Di lapangan ditemukan, bahwa etnis Toraja memiliki kebiasaan minum tuak dan mabuk-mabukan. Sementara etnis Bugis mengharamkan minuman tuak dan mabuk-mabukann yang tentu saja bertentangan dengan budaya orang Bugis. Hal inilah salah satu penyebabkan timbulnya konflik di Luwu pada tahun 1998, khususnya di Kecamatan Sabbang yang sekarang menjadi Kecamatan Baebunta, Kabupaten Luwu Utara. Bahkan konflik terjadi hingga tahun 1999. Masyarakat saling menyerang dengan menggunakan senjata yang disebut dengan papporo  dan banyak yang sampai meninggal dunia akibat terkena senjata tersebut. Senjata tersebut sejenis panah yang dikait sendiri oleh amsyarakat setempat dan

Konflik yang terjadi di Baebunta pada saat itu menimbulkan banyak korban harta benda sampai pada korban jiwa. Perbuatan anarkis tersebut menyebabkan banyak orang Rongkong dan Toraja meninggalkan rumah mereka dan kembali ke kampung halamannya.

 

Konflik Pilkada

Sistem Pemerintahan demokrasi berkembang pesat dan banyak dipraktekkan di Negara-negara di dunia, termasuk Indonesia. Salah satu perwujudan dari digunakannnya sistem demokrasi di Indonesia adalah Pemilihan  Kepala Daerah (Pilkada) secara langsung.
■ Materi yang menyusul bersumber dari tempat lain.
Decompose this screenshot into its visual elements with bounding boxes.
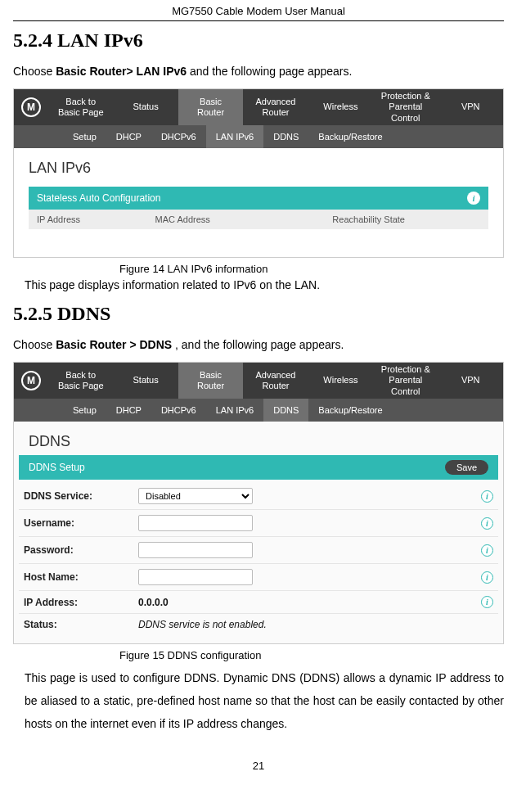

Berkaitan dengan hal itu banyak kalangan mengkhawatirkan pilkada langsung oleh rakyat memiliki korelasi positif dengan intensitas konflik yang meningkat, seperti kasus konflik Pilkada di Luwu..

Di tengah modernisasi saat ini agaknya nilai-nilai tradisional mulai dilepas sementara nilai baru belum sepenuhnya menjadi pegangan, sebagian anggota masyarakat menjalani kehidupan modern, sementara banyak diantaranya yang masih mempertahankan hal-hal yang tradisional.

Dalam konteks ini terjadi perluasan birokrasi pada tingkat lokal. Lembaga-lembaga Negara mengontrol dan menentukan pola-pola hubungan dan penyelesaian konflik. Dalam proses differensiasi, timbul pranata-pranata sosial baru yang mengambil alih fungsi tertentu dari pranata adat lama, seperti kelompok kekerabatan dalam masyarakat yang bermacam-macam fungsinya diambil alih oleh pranata sosial yang lebih khusus atau terjadi spesialisasi, seperti ekonomi, hukum, pendidikan, sosial

Masalah konflik Pilkda sangat memungkinkan untuk diselesaikan melalui jalur hukum, mengingat secara yuridis normatif, sengketa dalam pilkada sudah cukup akomodatif diatur dalam UU no 32 tahun 2004, maupun Peraturan Pemerintah nomor 06 tahun 2005.  Misalnya apabila calon merasa dirugikan dan keberatan oleh hasil pengitungan suara 0leh KPUD, maka pasangan calon memiliki kesempatan menyampaikan kepada Mahkama Agung dengan catatan, keberatan yang dimaksud memang secara nyata mempengaruhi terpilihnya pasangan calon, Pasal 106 UU 32 tahun 2005; 1) keberatan terhadap penetapan hasil pemeilihan kepala daerah dan wakil kepala daerah hanya dapat diajukan oeh calon kepada Mahkama Agung dalam waktu paling lambat 3 hari setelah penetapan hasil pemilihan kepala daerah dan wakil kepala daerah, 2) keberatan sebagaimana dimaksud pada ayat (1) hanya berkenan dengan hasil penghitungan suara yang mempengaruhi terpilihnya pasangan calon. Solusi yuridis memberi pesan, bahwa seperti apapun konflik dan perselisihan dalam pilkada sebaiknya dikelolah bahkan diakhiri dengan ketentuan hukum yang ada.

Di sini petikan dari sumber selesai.